The problem
Within the listing below, please copy exactly the lines between the line holding "Image resolution: width=1565" and the line holding "What do you see at coordinates (438, 38)", inclusive.

Data shown
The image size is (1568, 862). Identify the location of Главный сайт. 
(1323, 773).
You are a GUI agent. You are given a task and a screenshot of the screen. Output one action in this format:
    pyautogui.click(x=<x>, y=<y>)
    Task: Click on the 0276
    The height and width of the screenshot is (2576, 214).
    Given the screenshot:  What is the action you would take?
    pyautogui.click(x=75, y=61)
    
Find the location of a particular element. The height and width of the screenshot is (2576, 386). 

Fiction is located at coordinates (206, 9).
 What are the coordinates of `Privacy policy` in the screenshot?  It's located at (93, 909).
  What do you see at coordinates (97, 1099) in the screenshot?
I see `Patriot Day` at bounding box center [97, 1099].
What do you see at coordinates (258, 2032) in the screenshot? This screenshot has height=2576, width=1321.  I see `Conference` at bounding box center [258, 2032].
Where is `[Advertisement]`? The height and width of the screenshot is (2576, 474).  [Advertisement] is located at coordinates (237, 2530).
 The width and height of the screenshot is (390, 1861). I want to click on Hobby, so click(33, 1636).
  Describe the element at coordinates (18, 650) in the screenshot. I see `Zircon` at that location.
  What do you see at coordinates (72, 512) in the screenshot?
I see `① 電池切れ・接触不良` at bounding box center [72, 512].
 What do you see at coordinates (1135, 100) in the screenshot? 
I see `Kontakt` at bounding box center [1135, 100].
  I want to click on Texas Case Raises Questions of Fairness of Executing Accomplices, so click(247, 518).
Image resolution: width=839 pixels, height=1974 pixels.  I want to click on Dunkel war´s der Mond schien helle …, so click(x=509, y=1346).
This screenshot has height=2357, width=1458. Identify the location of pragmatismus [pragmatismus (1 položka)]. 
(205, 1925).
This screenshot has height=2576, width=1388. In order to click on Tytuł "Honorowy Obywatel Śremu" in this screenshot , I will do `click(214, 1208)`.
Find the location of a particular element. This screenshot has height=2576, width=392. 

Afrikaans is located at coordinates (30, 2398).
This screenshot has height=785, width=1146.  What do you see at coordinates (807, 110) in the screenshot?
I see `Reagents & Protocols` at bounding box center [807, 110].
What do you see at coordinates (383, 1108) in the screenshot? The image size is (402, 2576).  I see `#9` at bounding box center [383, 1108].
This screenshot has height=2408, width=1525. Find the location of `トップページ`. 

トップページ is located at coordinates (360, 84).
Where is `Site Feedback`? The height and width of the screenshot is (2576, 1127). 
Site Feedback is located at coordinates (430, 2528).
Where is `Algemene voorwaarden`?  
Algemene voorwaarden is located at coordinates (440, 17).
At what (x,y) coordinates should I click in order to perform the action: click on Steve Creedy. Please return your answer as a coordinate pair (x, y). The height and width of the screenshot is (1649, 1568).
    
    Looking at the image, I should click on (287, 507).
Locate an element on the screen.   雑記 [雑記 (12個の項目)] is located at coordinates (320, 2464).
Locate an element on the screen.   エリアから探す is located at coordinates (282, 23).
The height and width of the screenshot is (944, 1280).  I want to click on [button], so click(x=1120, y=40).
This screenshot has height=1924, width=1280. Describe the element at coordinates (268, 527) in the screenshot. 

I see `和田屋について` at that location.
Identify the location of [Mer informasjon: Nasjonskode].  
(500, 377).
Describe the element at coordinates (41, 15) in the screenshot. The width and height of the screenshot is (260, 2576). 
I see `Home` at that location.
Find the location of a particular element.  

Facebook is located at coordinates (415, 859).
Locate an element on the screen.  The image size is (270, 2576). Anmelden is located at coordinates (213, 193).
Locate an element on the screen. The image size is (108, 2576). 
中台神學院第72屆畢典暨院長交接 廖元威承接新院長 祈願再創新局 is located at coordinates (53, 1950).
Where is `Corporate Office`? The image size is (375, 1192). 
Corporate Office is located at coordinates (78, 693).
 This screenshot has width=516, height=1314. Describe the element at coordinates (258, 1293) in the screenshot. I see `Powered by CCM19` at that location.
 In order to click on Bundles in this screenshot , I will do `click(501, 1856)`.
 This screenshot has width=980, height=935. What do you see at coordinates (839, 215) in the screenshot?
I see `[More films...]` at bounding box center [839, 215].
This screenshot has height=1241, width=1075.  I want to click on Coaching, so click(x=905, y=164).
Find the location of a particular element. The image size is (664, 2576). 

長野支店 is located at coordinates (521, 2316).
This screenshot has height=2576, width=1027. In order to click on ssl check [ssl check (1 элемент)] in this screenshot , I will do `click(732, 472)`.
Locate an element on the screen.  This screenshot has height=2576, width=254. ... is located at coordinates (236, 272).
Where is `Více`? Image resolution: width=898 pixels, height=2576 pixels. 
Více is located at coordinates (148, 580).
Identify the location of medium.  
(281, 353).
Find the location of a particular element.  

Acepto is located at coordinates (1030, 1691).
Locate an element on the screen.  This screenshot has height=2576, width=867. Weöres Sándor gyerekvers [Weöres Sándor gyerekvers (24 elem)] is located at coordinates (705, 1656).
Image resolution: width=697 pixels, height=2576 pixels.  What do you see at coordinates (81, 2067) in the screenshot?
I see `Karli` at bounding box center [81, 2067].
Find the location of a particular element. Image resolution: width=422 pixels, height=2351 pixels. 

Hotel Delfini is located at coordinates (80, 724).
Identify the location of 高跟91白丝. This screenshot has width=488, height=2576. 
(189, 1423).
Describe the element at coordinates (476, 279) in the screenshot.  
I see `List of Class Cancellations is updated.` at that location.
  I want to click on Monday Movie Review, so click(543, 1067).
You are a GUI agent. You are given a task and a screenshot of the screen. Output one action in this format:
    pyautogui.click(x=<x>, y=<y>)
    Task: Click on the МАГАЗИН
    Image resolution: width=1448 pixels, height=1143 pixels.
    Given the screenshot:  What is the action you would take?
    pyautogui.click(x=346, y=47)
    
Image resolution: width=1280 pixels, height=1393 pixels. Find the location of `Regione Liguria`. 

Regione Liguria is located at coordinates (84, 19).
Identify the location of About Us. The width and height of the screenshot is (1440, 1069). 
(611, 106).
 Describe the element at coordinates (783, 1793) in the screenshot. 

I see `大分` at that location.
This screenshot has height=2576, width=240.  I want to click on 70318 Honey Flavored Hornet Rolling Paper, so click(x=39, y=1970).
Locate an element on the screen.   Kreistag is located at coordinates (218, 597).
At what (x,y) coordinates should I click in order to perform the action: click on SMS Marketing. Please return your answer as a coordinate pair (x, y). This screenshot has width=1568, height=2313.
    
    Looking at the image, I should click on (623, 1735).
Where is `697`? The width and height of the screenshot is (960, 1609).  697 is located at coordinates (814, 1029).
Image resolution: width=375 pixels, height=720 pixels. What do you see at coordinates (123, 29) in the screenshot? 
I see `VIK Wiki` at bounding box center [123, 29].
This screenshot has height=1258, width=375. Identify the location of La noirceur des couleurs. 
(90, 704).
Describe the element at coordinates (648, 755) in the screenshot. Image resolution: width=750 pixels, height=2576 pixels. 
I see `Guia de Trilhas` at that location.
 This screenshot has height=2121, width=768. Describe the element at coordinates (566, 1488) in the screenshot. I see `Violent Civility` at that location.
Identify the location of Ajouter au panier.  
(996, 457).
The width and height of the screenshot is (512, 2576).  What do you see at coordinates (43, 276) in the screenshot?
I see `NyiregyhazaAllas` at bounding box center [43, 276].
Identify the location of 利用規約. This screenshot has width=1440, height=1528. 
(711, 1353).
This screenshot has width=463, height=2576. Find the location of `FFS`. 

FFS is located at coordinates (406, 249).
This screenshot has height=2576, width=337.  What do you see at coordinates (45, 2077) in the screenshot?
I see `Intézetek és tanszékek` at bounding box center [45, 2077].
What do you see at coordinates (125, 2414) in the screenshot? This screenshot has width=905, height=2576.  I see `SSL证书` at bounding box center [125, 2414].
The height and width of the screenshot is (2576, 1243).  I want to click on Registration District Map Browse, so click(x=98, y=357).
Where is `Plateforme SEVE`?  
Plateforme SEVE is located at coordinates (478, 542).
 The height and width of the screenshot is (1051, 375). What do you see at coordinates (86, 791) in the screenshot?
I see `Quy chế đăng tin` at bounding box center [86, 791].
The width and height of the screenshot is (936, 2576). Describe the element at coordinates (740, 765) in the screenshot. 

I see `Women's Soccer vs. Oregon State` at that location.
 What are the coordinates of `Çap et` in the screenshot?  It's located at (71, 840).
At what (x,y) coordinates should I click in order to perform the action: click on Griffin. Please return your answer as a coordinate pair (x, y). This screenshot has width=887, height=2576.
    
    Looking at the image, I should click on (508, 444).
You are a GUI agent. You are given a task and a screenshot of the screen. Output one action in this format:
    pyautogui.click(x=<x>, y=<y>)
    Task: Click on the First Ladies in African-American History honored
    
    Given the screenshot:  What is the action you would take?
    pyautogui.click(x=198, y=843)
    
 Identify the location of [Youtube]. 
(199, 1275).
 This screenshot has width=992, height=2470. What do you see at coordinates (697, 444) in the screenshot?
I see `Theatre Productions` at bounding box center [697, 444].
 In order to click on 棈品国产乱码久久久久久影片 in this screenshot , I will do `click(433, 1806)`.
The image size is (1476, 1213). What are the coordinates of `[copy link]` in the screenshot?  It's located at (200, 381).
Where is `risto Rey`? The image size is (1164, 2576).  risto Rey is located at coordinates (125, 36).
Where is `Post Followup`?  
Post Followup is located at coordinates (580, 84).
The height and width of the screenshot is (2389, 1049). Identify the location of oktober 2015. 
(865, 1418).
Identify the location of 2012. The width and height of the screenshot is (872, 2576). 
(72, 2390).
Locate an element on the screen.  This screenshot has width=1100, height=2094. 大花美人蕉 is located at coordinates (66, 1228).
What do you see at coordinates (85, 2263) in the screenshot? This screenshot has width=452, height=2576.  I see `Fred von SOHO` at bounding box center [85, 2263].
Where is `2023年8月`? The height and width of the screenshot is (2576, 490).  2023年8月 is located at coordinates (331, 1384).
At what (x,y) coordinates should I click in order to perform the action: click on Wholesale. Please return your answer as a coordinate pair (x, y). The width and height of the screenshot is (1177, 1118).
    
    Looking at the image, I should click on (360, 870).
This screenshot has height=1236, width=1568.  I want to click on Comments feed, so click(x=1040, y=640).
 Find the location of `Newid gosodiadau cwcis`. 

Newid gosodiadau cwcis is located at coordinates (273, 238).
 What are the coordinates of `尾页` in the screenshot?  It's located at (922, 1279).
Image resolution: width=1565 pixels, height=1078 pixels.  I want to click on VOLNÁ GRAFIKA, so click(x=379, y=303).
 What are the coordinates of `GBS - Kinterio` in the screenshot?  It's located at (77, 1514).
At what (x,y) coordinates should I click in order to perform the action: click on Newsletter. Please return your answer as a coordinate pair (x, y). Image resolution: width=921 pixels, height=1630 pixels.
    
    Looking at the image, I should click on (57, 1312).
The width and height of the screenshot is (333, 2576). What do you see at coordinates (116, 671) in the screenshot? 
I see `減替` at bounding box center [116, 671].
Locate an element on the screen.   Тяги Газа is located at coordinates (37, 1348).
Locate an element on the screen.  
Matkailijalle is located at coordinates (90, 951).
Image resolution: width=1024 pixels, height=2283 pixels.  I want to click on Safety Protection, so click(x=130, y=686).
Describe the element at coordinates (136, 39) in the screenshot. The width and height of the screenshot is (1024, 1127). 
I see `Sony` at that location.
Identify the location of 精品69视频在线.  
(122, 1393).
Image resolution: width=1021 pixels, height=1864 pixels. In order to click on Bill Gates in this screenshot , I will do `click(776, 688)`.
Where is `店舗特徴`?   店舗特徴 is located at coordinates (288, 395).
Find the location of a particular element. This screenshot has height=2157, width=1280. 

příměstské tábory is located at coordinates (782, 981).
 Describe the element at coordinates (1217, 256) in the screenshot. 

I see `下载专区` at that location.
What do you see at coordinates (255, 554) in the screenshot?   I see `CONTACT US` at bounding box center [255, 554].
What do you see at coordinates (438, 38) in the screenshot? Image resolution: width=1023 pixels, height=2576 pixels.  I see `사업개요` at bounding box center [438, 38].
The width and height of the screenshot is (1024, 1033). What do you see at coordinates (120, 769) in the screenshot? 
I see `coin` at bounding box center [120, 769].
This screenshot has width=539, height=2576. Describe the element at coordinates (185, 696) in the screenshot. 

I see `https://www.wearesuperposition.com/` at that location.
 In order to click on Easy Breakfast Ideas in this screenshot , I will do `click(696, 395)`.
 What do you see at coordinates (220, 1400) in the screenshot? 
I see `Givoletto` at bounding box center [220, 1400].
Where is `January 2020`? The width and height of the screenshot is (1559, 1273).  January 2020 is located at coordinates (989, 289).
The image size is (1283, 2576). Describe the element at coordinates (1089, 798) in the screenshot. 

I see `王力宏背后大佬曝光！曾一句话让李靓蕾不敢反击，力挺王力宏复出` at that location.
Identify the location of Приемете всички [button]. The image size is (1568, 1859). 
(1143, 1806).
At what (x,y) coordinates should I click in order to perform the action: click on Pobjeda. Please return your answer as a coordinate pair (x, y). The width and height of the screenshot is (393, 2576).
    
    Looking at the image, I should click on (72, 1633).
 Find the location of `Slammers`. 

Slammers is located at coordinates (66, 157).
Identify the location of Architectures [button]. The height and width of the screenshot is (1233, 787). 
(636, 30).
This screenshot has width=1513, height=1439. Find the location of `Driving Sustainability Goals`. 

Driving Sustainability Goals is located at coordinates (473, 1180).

Task output
Image resolution: width=1565 pixels, height=1078 pixels.  I want to click on VOLNÁ GRAFIKA, so click(x=379, y=303).
 What are the coordinates of `GBS - Kinterio` in the screenshot?  It's located at (77, 1514).
At what (x,y) coordinates should I click in order to perform the action: click on Newsletter. Please return your answer as a coordinate pair (x, y). Image resolution: width=921 pixels, height=1630 pixels.
    
    Looking at the image, I should click on (57, 1312).
The width and height of the screenshot is (333, 2576). What do you see at coordinates (116, 671) in the screenshot? 
I see `減替` at bounding box center [116, 671].
Locate an element on the screen.   Тяги Газа is located at coordinates (37, 1348).
Locate an element on the screen.  
Matkailijalle is located at coordinates (90, 951).
Image resolution: width=1024 pixels, height=2283 pixels.  I want to click on Safety Protection, so click(x=130, y=686).
Describe the element at coordinates (136, 39) in the screenshot. The width and height of the screenshot is (1024, 1127). 
I see `Sony` at that location.
Identify the location of 精品69视频在线.  
(122, 1393).
Image resolution: width=1021 pixels, height=1864 pixels. In order to click on Bill Gates in this screenshot , I will do `click(776, 688)`.
Where is `店舗特徴`?   店舗特徴 is located at coordinates (288, 395).
Find the location of a particular element. This screenshot has height=2157, width=1280. 

příměstské tábory is located at coordinates (782, 981).
 Describe the element at coordinates (1217, 256) in the screenshot. 

I see `下载专区` at that location.
What do you see at coordinates (255, 554) in the screenshot?   I see `CONTACT US` at bounding box center [255, 554].
What do you see at coordinates (438, 38) in the screenshot? Image resolution: width=1023 pixels, height=2576 pixels.  I see `사업개요` at bounding box center [438, 38].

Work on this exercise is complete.